O Gênero se torna, inclusive, uma maneira de indicar as "construções sociais"... a criação inteiramente social das idéias sobre os papéis próprios aos homens e às mulheres e os homens, ou seja, que nenhuma compreensão de qualquer um dos dois pode existir através de um estudo que os considere totalmente em separado. Vale frisar que esse termo foi proposto por aqueles que defendiam que a pesquisa sobre as mulheres transformaria fundamentalmente os paradigmas da disciplina; acrescentaria não só novos temas, como também iria impor uma reavaliação crítica das premissas e critérios do trabalho científico existente (FARIA, 1997, p. 279).

Os trabalhos de pesquisas mais recentes empregam o termo gênero para analisar a organização social das relações entre homens e mulheres; para conceituar a visão do corpo, do sexo e da sexualidade; para explicar a distribuição de responsabilidades e benefícios na sociedade; para investigar as metafísicas do poder e para explicar a identidade e os anseios individuais. Foi decorrentes de inúmeras e variadas abordagens que possibilitou escolhas práticas e teóricas e que permite uma superação tanto das abordagens exclusivistas e limitadas da categoria gênero quanto as que encaram como meramente adicionais.

A forma de tratar a categoria gênero a partir de então daria um outro rumo a esta nova abordagem histórica. Para isso, necessário seria articular gênero, classe e a raça. Neste sentido, o estudo destas três categorias proporcionaria ao historiador não somente o estudo dos oprimidos como também a compreensão das desigualdades construídas ao longo de toda a história.

A análise dos papéis sociais definidos para homens e mulheres, a partir do preconceito sexual, no qual o homem é evocado como superior em virtude, apenas de características físicas e biológicas não tem mais sustentáculo. Com o aprimoramento dos Direitos Humanos Nacional e Internacionalmente e com o advento da Constituição 'Social' de 1988, no Brasil, as mulheres começaram a conquistar efetivamente seus espaços no mercado de trabalho, na produção acadêmica e na administração pública, inclusive, ocupando cargos eletivos. Porém, faz necessário observar que essas conquistas, ainda, não são plenas, pois, o mercado de trabalho urbano continua organizado tomando como base hierárquica às categorias homem/mulher de forma verticalizada de primeira e segunda categorias, inclusive, na questão salarial.

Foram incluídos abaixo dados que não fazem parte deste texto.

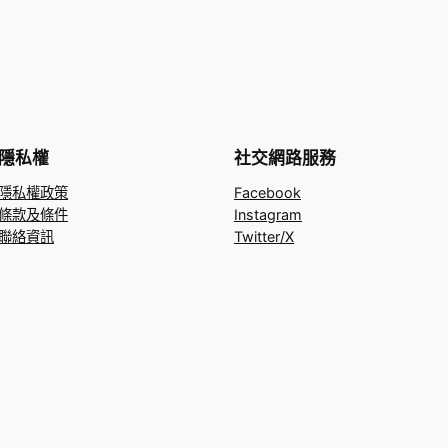
隱私權
社交網路服務
隱私權政策
Facebook
條款及條件
Instagram
聯絡資訊
Twitter/X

... freqüentemente (o conceito) é utilizado com uma conotação simplesmente descritiva – há uma diferenciação entre os sexos nas atividades sociais ..., mas, falar em termos de divisão sexual do trabalho é, a meu ver, muito mais. É articular essa descrição do real com uma reflexão sobre os processos pelos quais a sociedade utiliza essa diferenciação para hierarquizar as atividades. A divisão sexual do trabalho está no centro (no coração) do poder que os homens exercem sobre as mulheres (KERGOAT, 1996, p. 75).

Vale ressaltar que mesmo as mulheres tendo conquistado seu espaço de trabalho, ainda perdura dentro da questão cultural que a mulher é responsável pelos afazeres de casa. A divisão social do trabalho, sobretudo nos países (ocidentais) subdesenvolvidos e que tiveram suas democracias retardatárias, por conta das diversas colonizações, continua apresentando traços profundos de desigualdades. Muitas vezes, mesmo trabalhando longas horas fora de casa, em variadas atividades, as mulheres, seguindo culturalmente as normas 'sociais' tradicionais e, obedecendo às exigências do marido têm de fazer suas tarefas domésticas para a família. Desta forma, as mulheres desempenham um esforço extra, como: acordar mais cedo para arrumar as crianças para irem à escola ou preparar o lanche para os demais da casa e dormir mais tarde para poder colocar a casa em ordem, etc. Deste modo percebe-se que a questão da divisão sexual do trabalho continua sendo uma arena para amplas e profundas discussões de gênero.

III – Considerações finais

Considera-se que já houve certo avanço com relação a desmistificação de que a mulher é naturalmente inferior ao homem a partir, exclusivamente, das características físicas e biológicas. Entretanto, é válido ressaltar que esse avanço é mais concreto nas famílias urbanas e de classe média. No âmbito familiar ruralístico ou no seio das famílias pobres e de baixa escolaridade, o modelo tradicional de família nuclear com os papéis hierarquicamente definidos na pirâmide pai, mãe e filho, ainda é prevalecente.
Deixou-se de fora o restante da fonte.